Seine Freunde von der Karasuno er hatte sie immer seltener gesehen, immer seltener mit ihnen gesprochen, bis er schließlich beinahe vollkommen jeden Kontakt zu ihnen verloren hatte. Ein Teil von ihm gab sich selbst die Schuld daran. Wenn er sich mehr Mühe gegeben hätte in Kontakt zu bleiben ... Aber ein anderer Teil fragte sich warum eigentlich immer nur er derjenige war, der seine neue Adressen und Telefonnummern an die anderen weitergab, der ihnen die E-Mails schreiben musste, der sich bemühen musste in Kontakt zu bleiben. Warum gab sich zur Abwechslung niemand anderer einmal Mühe in Kontakt zu bleiben? Warum musste er Neuigkeiten aus deren Leben aus der Social Media oder von anderen Personen erfahren und nicht von ihnen selbst? Nun, weil er ihnen offenbar nicht wichtig genug war um mit ihm befreundet zu bleiben, deswegen.

Also ließ er sie ziehen, ließ sie ihr eigenes Leben leben so wie er einst Miwa ihr eigenes Leben hatte leben lassen. Nur Shouyou konnte er nicht ziehen lassen, weil Shoyou als Einziger von der Karasuno weiterhin Volleyball spielte und so weiterhin Teil seines Lebens blieb. Selbst wenn er ihn hätte aufgeben wollen, wäre es ihm nicht gelungen. Shouyou blieb also immer Teil seines Lebens.

Doch er bewies Tobio auch immer wieder, dass er sich eben nicht auf ihn verlassen konnte, dass er am Ende genauso wie alle anderen sich selbst und seine eigenen Bedürfnisse wichtiger nahm als die von Tobio. Und nicht einmal ein Ehering schien ihn dazu zu bringen Tobios Bedürfnisse zumindest genauso wichtig zu nehmen wie seine eigenen.

Weil er also wusste, dass er sich auf niemanden verlassen konnte, hatte er auch nicht damit gerechnet, dass jemand kommen und sich freiwillig um ihn kümmern würde. Miwa und Ichiru waren dazu verpflichtet ihn zu helfen, weil es schlecht aussehen würde, wenn sie das nicht täten, und er hatte jeden Tag aufs Neue gemerkt wie ungerne sie ihn in ihren Leben hatten.

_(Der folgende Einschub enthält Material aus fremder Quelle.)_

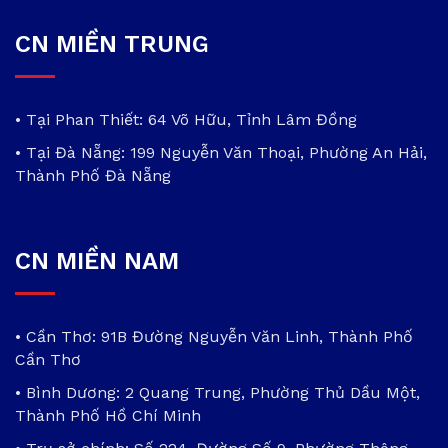
CN MIỀN TRUNG
• Tại Phan Thiết: 64 Võ Hữu, Tỉnh Lâm Đồng
• Tại Đà Nẵng: 199 Nguyễn Văn Thoại, Phường An Hải,
Thành Phố Đà Nẵng
CN MIỀN NAM
• Cần Thơ: 91B Đường Nguyễn Văn Linh, Thành Phố
Cần Thơ
• Bình Dương: 2 Quang Trung, Phường Thủ Dầu Một,
Thành Phố Hồ Chí Minh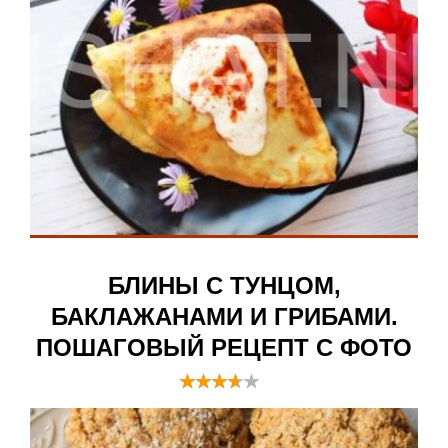
БЛИНЫ С ТУНЦОМ,
БАКЛАЖАНАМИ И ГРИБАМИ.
ПОШАГОВЫЙ РЕЦЕПТ С ФОТО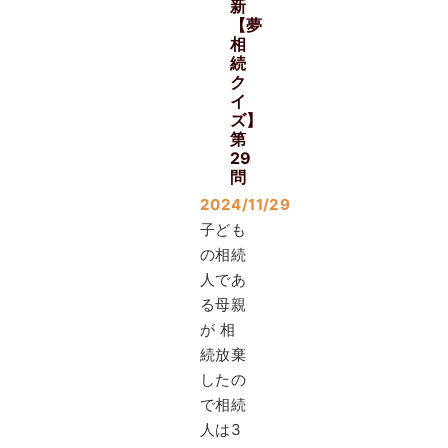
新
【夢
相
続
ク
イ
ズ】
第
29
問
2024/11/29
子ども
の相続
人であ
る母親
が 相
続放棄
したの
で相続
人は3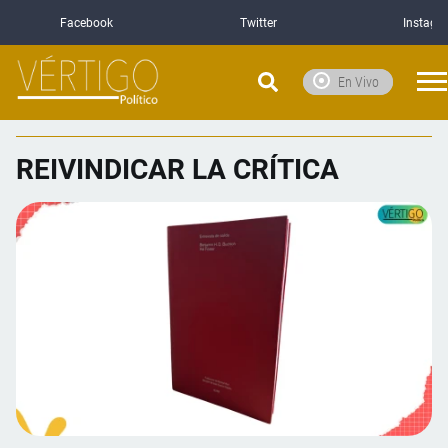
Facebook
Twitter
Instagr
En Vivo
REIVINDICAR LA CRÍTICA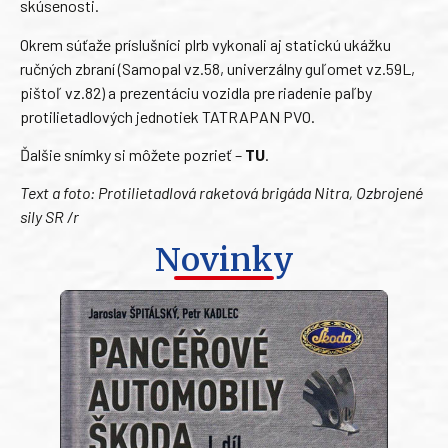
skúsenosti.
Okrem súťaže príslušníci plrb vykonali aj statickú ukážku
ručných zbraní (Samopal vz.58, univerzálny guľomet vz.59L,
pištoľ vz.82) a prezentáciu vozidla pre riadenie paľby
protilietadlových jednotiek TATRAPAN PVO.
Ďalšie snímky si môžete pozrieť –
TU
.
Text a foto: Protilietadlová raketová brigáda Nitra, Ozbrojené
sily SR /r
Novinky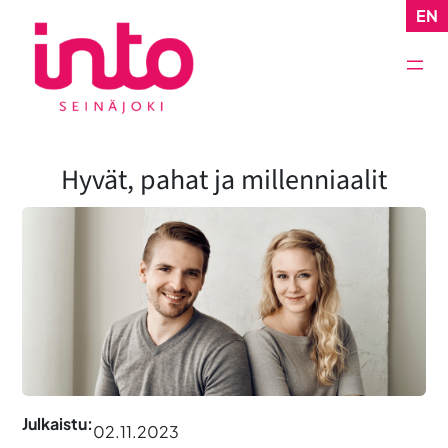
Siirry
EN
sisältöön
Hyvät, pahat ja millenniaalit
Julkaistu:
02.11.2023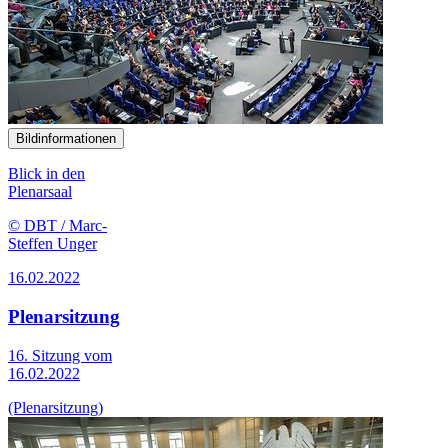
Bildinformationen
Blick in den
Plenarsaal
© DBT / Marc-
Steffen Unger
16.02.2022
Plenarsitzung
16. Sitzung vom
16.02.2022
(Plenarsitzung)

Aber dann war Shouyou aufgetaucht, ausgerechnet Shouyou, und schien nicht vorzuhaben wieder wegzugehen. Schien vorzuhaben sich um ihn zu kümmern, ob er damit einverstanden war oder nicht.

Und ein Teil von ihm, der war von dieser Geste so gerührt, dass er daran glauben wollte, dass sie ernst gemeint war. Dass Shouyou sich nicht nur aus falsch verstandenem Pflichtgefühl heraus um ihn kümmerte. Doch er versuchte sein Bestes diesen Teil von sich zum Schweigen zu bringen, sich daran zu erinnern, dass er sich nicht auf Shouyou verlassen konnte, dass er sich auf niemanden verlassen konnte.